Mounting evidence shows an important role for calcium and ROS interplay in fine-tuning cellular signalling and physiological responses, thereby regulating aging and age-related disorders.
Calcium (Ca2+) and reactive oxygen species (ROS) are essential biological messengers that regulate a plethora of cellular signalling cascades and physiological responses. Given their critical role in cellular and organismal homeostasis, it is not surprising that disruptions to Ca2+ and ROS balance have been implicated in various human diseases.
Longevity.Technology: More recently, Ca2+ and ROS imbalances have been linked to aging, suggesting that Ca2+– and ROS-modulating agents may represent a valuable approach to treat age-related disorders, including cancer, neurodegenerative conditions, diabetes, and cardiovascular diseases .
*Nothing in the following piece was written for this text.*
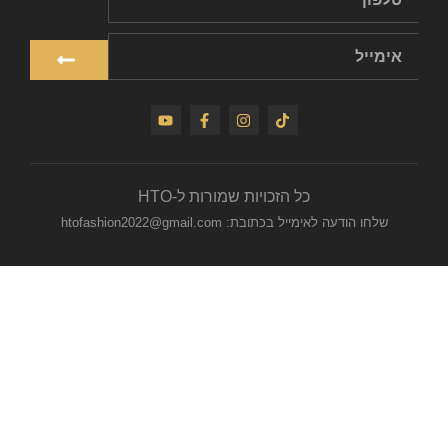
כל הזכויות שמורות ל-HTO
שלחו הודעה לאימייל בכתובת: htofashion2022@gmail.com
Intracellular Ca2+ levels are important determinants of the activation status of numerous cellular proteins, including calcineurin (CaN) and calmodulin (CaM). Additionally, Ca2+ regulates membrane potential and production of adenosine triphosphate (ATP) and other key metabolic molecules. Importantly, elevated Ca2+ levels within mitochondria induce cell death. Therefore, intracellular Ca2+ levels are tightly regulated by channels that transport Ca2+ ions between cytosol, cellular compartments, and the extracellular space .
In contrast to Ca2+ that is shuffled between different cellular compartments, ROS are generated continuously during intracellular metabolic reactions—especially in mitochondria, the “energy-producing engine of the cells”. As they are unstable and highly reactive, ROS interact with and damage various cellular components, including proteins, lipids, and DNA. Hence, sophisticated cellular mechanisms and detoxifying enzymes exist to maintain intracellular ROS levels under control and prevent oxidative stress and ROS-mediated cell damage .
Mounting evidence from animal models and isolated human cells suggests a close interplay between Ca2+ and ROS signalling during aging, and that this interplay plays a critical role in the development and progression of numerous age-related disorders.
Specifically, ROS modulate the activity of Ca2+ signalling pathway components (e.g., Ca2+ transporters), which in turn, regulate ROS production systems (e.g., mitochondrial respiration and NADPH oxidases) [1, 2]; this crosstalk creates a complex feedback loop, wherein the intracellular levels of Ca2+ regulate ROS homeostasis and vice versa.
A representative example of the importance of Ca2+-ROS crosstalk in age-related diseases is the study by Togashi et al.  showing that hydrogen peroxide-induced Ca2+ influx promotes insulin secretion in pancreatic β cells, linking Ca2+/ROS signalling to type 2 diabetes. Furthermore, Cali et al.  reported that ROS-mediated oxidative stress disrupts Ca2+ homeostasis, affecting neuronal function and potentially causing age-related neurodegenerative diseases, including Parkinson’s disease and Alzheimer’s disease.
Cancer is another disease strongly associated with aging. Holzmann et al.  have shown that ROS-mediated alterations in Ca2+ signalling promoted cell survival in prostate cancer cells. Interestingly, Tosatto et al.  uncovered a link between Ca2+, ROS, and HIF-1α, which was key to breast cancer progression. Notably, decreased expression of the mitochondrial Ca2+ uniporter (MCU) impaired ROS production, reducing HIF-1α levels and thereby inhibiting tumour growth and cancer cell migration.
The overwhelming evidence of the essential role of the extensive crosstalk between Ca2+ and ROS homeostasis during aging calls for further comprehensive studies of the role of Ca2+/ROS signalling in cellular senescence and organismal aging, which will facilitate the development of novel Ca2+– and ROS-modulating strategies to combat age-related disorders and extend healthspan.